---------- INPUT DATA ----------

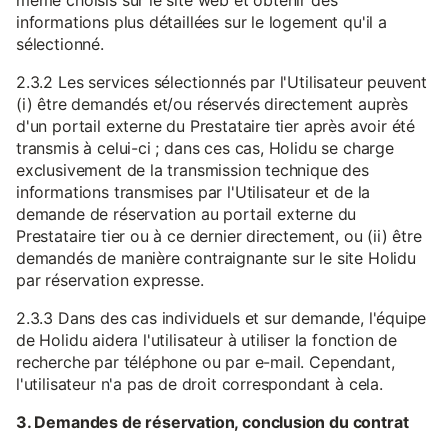
même choisis sur le site web et obtenir des
informations plus détaillées sur le logement qu'il a
sélectionné.
2.3.2 Les services sélectionnés par l'Utilisateur peuvent
(i) être demandés et/ou réservés directement auprès
d'un portail externe du Prestataire tier après avoir été
transmis à celui-ci ; dans ces cas, Holidu se charge
exclusivement de la transmission technique des
informations transmises par l'Utilisateur et de la
demande de réservation au portail externe du
Prestataire tier ou à ce dernier directement, ou (ii) être
demandés de manière contraignante sur le site Holidu
par réservation expresse.
2.3.3 Dans des cas individuels et sur demande, l'équipe
de Holidu aidera l'utilisateur à utiliser la fonction de
recherche par téléphone ou par e-mail. Cependant,
l'utilisateur n'a pas de droit correspondant à cela.
3. Demandes de réservation, conclusion du contrat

----------

REQUIRED ACTION. Go through the listing above and locate each line that holds the word "site". Copy those lines.

YOUR SOLUTION.
même choisis sur le site web et obtenir des
demandés de manière contraignante sur le site Holidu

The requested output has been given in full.